Nous continuons notre parcours parmi ces femmes qui ont connu les débuts de la Réforme. Nous aurions tendance à ne les réduire qu’au rang d’épouses de leurs maris. Et pourtant, elles ont une existence à part entière, participant à l’élan de la Réforme, rédigeant des ouvrages de référence et prêchant en public. Rendons leur place à ces femmes d’exception.

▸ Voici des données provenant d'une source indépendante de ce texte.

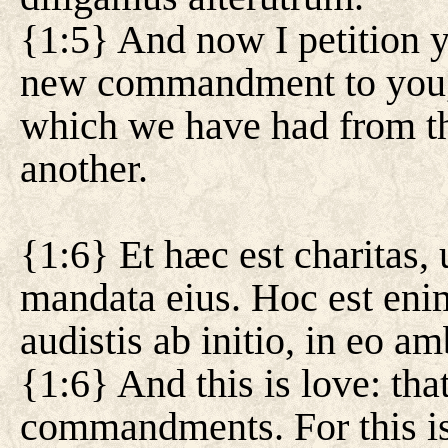
{1:5} And now I petition yo
new commandment to you,
which we have had from th
another.
{1:6} Et hæc est charitas
mandata eius. Hoc est e
audistis ab initio, in eo am
{1:6} And this is love: th
commandments. For this i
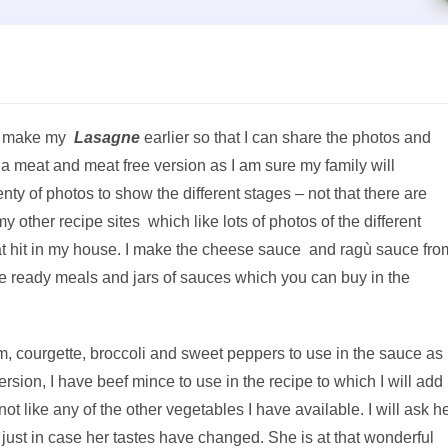
 to make my
Lasagne
earlier so that I can share the photos and
 a meat and meat free version as I am sure my family will
enty of photos to show the different stages – not that there are
 other recipe sites which like lots of photos of the different
at hit in my house. I make the cheese sauce and ragù sauce fro
the ready meals and jars of sauces which you can buy in the
m, courgette, broccoli and sweet peppers to use in the sauce as
 version, I have beef mince to use in the recipe to which I will add
 like any of the other vegetables I have available. I will ask h
 just in case her tastes have changed. She is at that wonderful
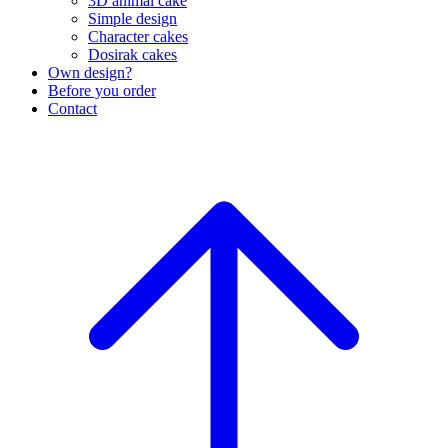
3D animal cake
Simple design
Character cakes
Dosirak cakes
Own design?
Before you order
Contact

Voici deux autres femmes de réformateurs moins connues que la Katharina de Luther. Sur deux points seulement elles ont quelque chose en commun : ni l’une ni l’autre ne fut nonne comme l’avait été l’épouse de Luther, et puis elles ont vécu dans la même ville quelque temps. Par ailleurs langues et itinéraires sont différents.

 

Katharina Schütz

Cette Katharina est une vraie Strasbourgeoise. Fille unique d’une honorable famille – son père est maître de la corporation des charpentiers –, elle est instruite. Dès l’enfance elle veut se consacrer au Seigneur ; elle refuse de se marier. Lorsque Matthieu Zell, prêtre érudit, convaincu par les idées de Luther, devient curé de la cathédrale et se met à prêcher de façon évangélique, en expliquant les Écritures, elle est fascinée par ses sermons. Bientôt ils sont persuadés de vouloir partager leur vie, mais c’est dur de convaincre les parents et de dépasser les interdits rigoureux. Ils se marient en 1523 (deux ans avant Luther), avec l’appui du principal réformateur de la ville, Martin Bucer, mais provoquant la colère de l’évêque : plusieurs prêtres se marient cette année-là.

 

Catherine a vingt ans de moins que son époux, mais elle partagera pleinement son ministère. Ayant perdu deux enfants tout petits, elle se consacrera aux autres, imaginant sans cesse à quels besoins répondre, non seulement dans le domaine social, mais aussi spirituel, et ses écrits sont publiés. On peut la traiter de « réformatrice laïque » (titre que lui donne la spécialiste Elsie MacKee).

 

Elle organise le secours aux nombreux réfugiés que la Guerre des Paysans amène dans la ville, puis d’autres. Elle visite des contagieux, des prisonniers d’opinion.

 

Sa liberté de parole irrite les autres réformateurs de la ville. Elle écrit à l’évêque pour défendre le mariage des prêtres « si Dieu a fait parler une ânesse, pourquoi pas une simple femme ? ». Elle rédige une exhortation à des femmes dont les maris sont prisonniers, ou encore la préface d’un livre de chants et cantiques pour les familles et même un commentaire du Notre Père. Le jour des obsèques de son mari (1548), elle improvise sur sa tombe une prédication pour la foule. Cette Katharina mérite d’être connue et admirée.

 

 

Idelette de Bure

Idelette est originaire de Liège et francophone. Elle fait partie d’une minorité anabaptiste (pratique un nouveau baptême, conscient et volontaire) qui se développe dans plusieurs pays, mais que les réformateurs officiels réprouvent et persécutent. Épouse d’un artisan pelletier, Johann Stordeur, mère de deux enfants, elle est réfugiée à Strasbourg.

 

Le jeune Jean Calvin chassé de Genève (1538), lui, y est retenu par le réformateur Bucer, pour constituer dans cette ville allemande une modeste communauté de réfugiés francophones. Calvin convertit les Stordeur qui quittent les anabaptistes et s’y joignent. On y chante les premiers psaumes en français.

 

Jusque là Bucer n’avait pas convaincu Calvin de se marier, mais lorsqu’Idelette devient veuve, c’est elle qu’il épousera (1540). Jacques, le seul enfant de ce couple, ne vivra pas.

 

On sait peu de choses d’Idelette, mais au moment de sa mort, la vive douleur qu’expriment les lettres de Calvin à ses amis montre combien il l’a aimée et reconnaît l’appui apporté à son ministère. Il ne se remariera pas.